#### Records for this exercise

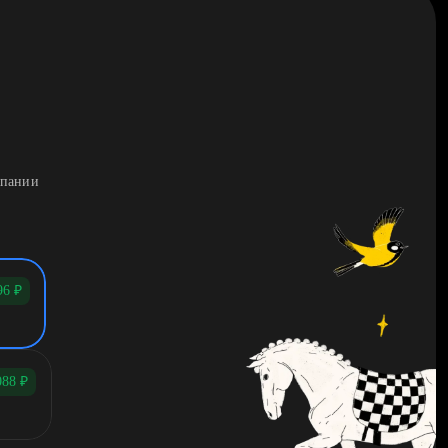
мпании
96
₽
088
₽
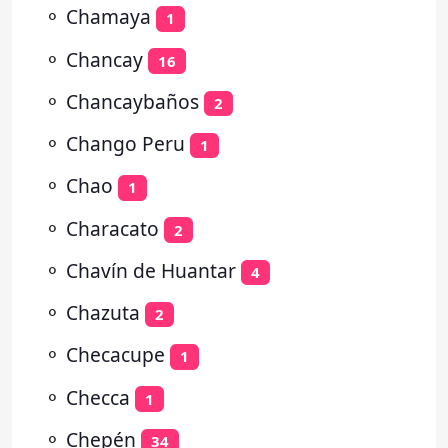
⚬
Chamaya
1
⚬
Chancay
16
⚬
Chancaybaños
2
⚬
Chango Peru
1
⚬
Chao
1
⚬
Characato
2
⚬
Chavín de Huantar
4
⚬
Chazuta
2
⚬
Checacupe
1
⚬
Checca
1
⚬
Chepén
34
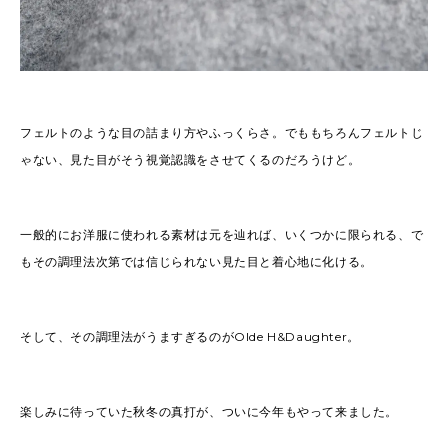
フェルトのような目の詰まり方やふっくらさ。でももちろんフェルトじ
ゃない、見た目がそう視覚認識をさせてくるのだろうけど。
一般的にお洋服に使われる素材は元を辿れば、いくつかに限られる、で
もその調理法次第では信じられない見た目と着心地に化ける。
そして、その調理法がうますぎるのがOlde H&Daughter。
楽しみに待っていた秋冬の真打が、ついに今年もやって来ました。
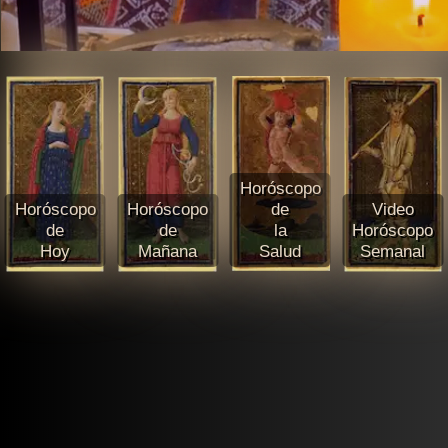
Horóscopo
Horóscopo
Horóscopo
de
Video
de
de
la
Horóscopo
Hoy
Mañana
Salud
Semanal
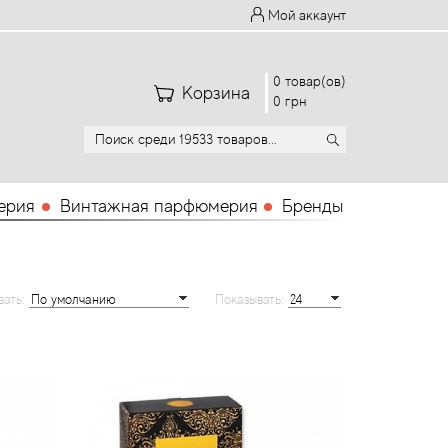
Мой аккаунт
0 товар(ов)
Корзина
0 грн
ерия
Винтажная парфюмерия
Бренды
вать:
Показывать:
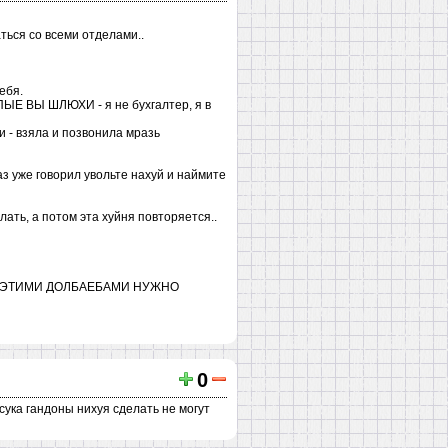
ться со всеми отделами..
ебя.
ПЫЕ ВЫ ШЛЮХИ - я не бухгалтер, я в
и - взяла и позвонила мразь
раз уже говорил увольте нахуй и наймите
ать, а потом эта хуйня повторяется..
ПЯТЬ С ЭТИМИ ДОЛБАЕБАМИ НУЖНО
0
 сука гандоны нихуя сделать не могут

########

| Problem details |
All the records above must be retyped exactly, except for their pictures.

| Your response |
мпании
96
₽
088
₽
⚬
Chamaya
1
⚬
Chancay
16
⚬
Chancaybaños
2
⚬
Chango Peru
1
⚬
Chao
1
⚬
Characato
2
⚬
Chavín de Huantar
4
⚬
Chazuta
2
⚬
Checacupe
1
⚬
Checca
1
⚬
Chepén
34
フェルトのような目の詰まり方やふっくらさ。でももちろんフェルトじ
ゃない、見た目がそう視覚認識をさせてくるのだろうけど。
一般的にお洋服に使われる素材は元を辿れば、いくつかに限られる、で
もその調理法次第では信じられない見た目と着心地に化ける。
そして、その調理法がうますぎるのがOlde H&Daughter。
楽しみに待っていた秋冬の真打が、ついに今年もやって来ました。
Horóscopo
Horóscopo
Horóscopo
de
Video
de
de
la
Horóscopo
Hoy
Mañana
Salud
Semanal
Мой аккаунт
0 товар(ов)
Корзина
0 грн
ерия
Винтажная парфюмерия
Бренды
вать:
Показывать:
ться со всеми отделами..
ебя.
ПЫЕ ВЫ ШЛЮХИ - я не бухгалтер, я в
и - взяла и позвонила мразь
раз уже говорил увольте нахуй и наймите
ать, а потом эта хуйня повторяется..
ПЯТЬ С ЭТИМИ ДОЛБАЕБАМИ НУЖНО
0
 сука гандоны нихуя сделать не могут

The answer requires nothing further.